■ INSTRUCTIONS FOR THE TASK:
Output each entry that follows exactly. Images stay out.

■ Stored items:
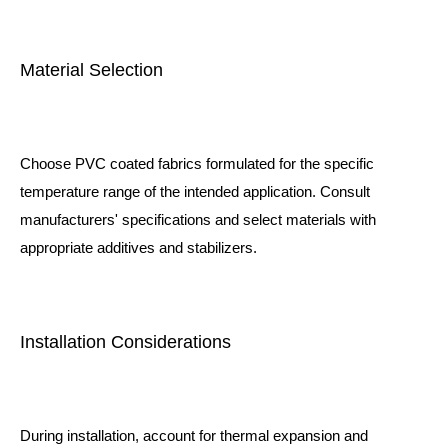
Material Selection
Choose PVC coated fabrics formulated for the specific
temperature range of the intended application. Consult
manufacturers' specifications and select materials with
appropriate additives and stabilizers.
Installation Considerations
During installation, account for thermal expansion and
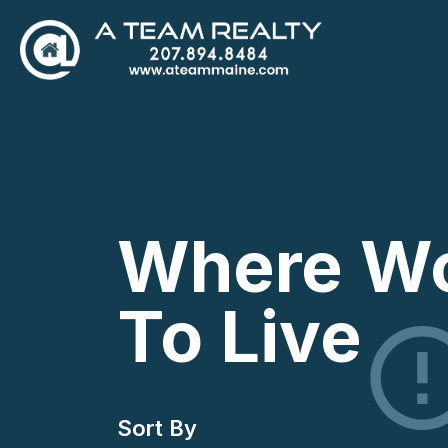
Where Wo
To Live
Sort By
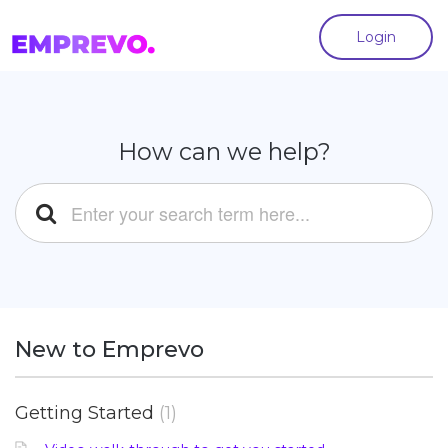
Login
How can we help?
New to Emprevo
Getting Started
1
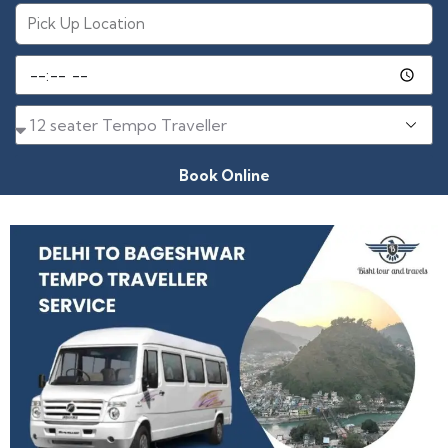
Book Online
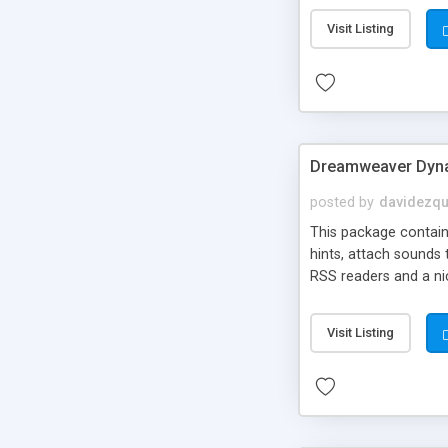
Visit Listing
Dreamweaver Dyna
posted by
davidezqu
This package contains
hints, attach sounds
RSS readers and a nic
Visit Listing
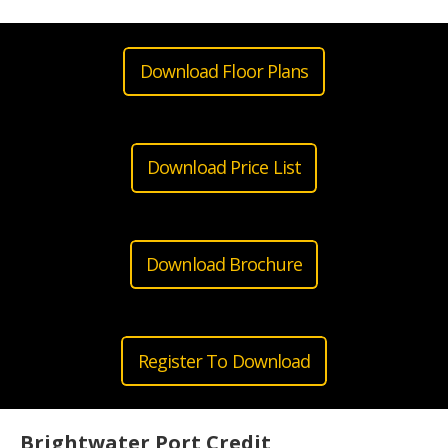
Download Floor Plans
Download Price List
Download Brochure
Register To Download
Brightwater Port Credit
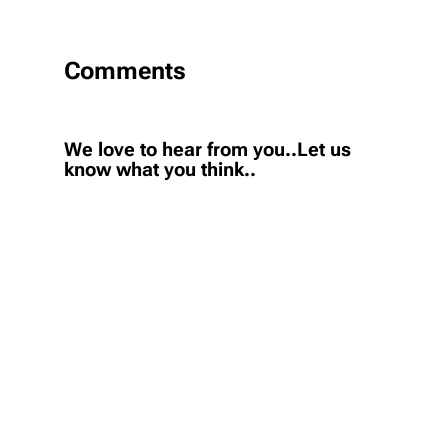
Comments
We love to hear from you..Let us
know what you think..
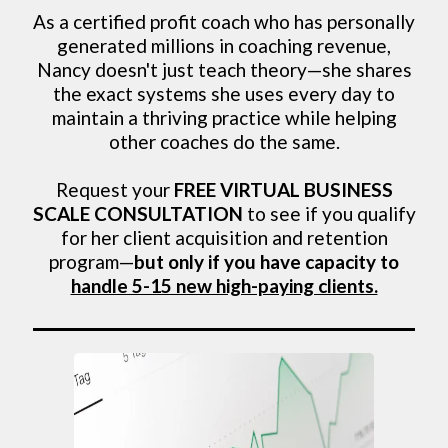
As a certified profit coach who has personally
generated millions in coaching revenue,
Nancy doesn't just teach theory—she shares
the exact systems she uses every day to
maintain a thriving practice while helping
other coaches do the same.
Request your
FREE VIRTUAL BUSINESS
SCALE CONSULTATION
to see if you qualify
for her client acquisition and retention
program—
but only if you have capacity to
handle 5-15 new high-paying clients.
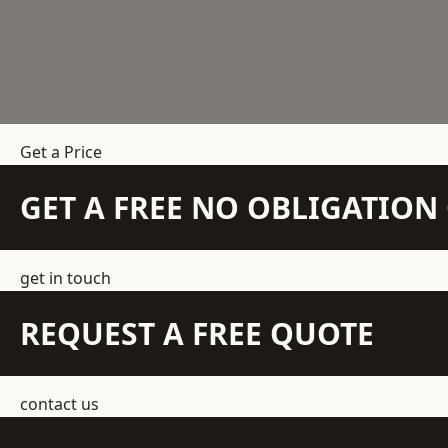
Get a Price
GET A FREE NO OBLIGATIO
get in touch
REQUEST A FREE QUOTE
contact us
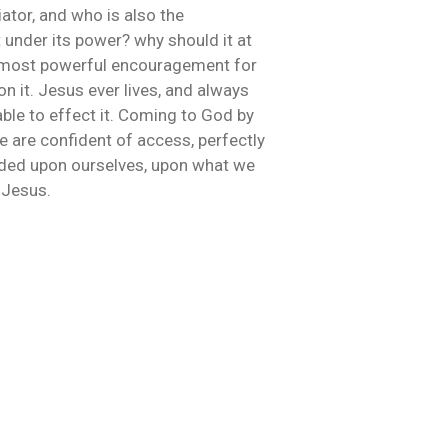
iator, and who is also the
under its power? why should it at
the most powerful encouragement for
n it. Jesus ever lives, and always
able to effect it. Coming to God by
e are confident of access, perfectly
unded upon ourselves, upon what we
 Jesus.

■ YOUR SOLUTION:
Material Selection
Choose PVC coated fabrics formulated for the specific
temperature range of the intended application. Consult
manufacturers' specifications and select materials with
appropriate additives and stabilizers.
Installation Considerations
During installation, account for thermal expansion and
Where Wo
To Live
Sort By
Login
How can we help?
New to Emprevo
Getting Started
1
Book Online
Visit Listing
Dreamweaver Dyna
posted by
davidezqu
This package contains
hints, attach sounds
RSS readers and a nic
Visit Listing
Download Floor Plans
Download Price List
Download Brochure
Register To Download
Brightwater Port Credit
Comments
We love to hear from you..Let us
know what you think..
As a certified profit coach who has personally
generated millions in coaching revenue,
Nancy doesn't just teach theory—she shares
the exact systems she uses every day to
maintain a thriving practice while helping
other coaches do the same.
Request your
FREE VIRTUAL BUSINESS
SCALE CONSULTATION
to see if you qualify
for her client acquisition and retention
program—
but only if you have capacity to
handle 5-15 new high-paying clients.
Get a Price
GET A FREE NO OBLIGATIO
get in touch
REQUEST A FREE QUOTE
contact us
iator, and who is also the
under its power? why should it at
the most powerful encouragement for
n it. Jesus ever lives, and always
able to effect it. Coming to God by
e are confident of access, perfectly
unded upon ourselves, upon what we
 Jesus.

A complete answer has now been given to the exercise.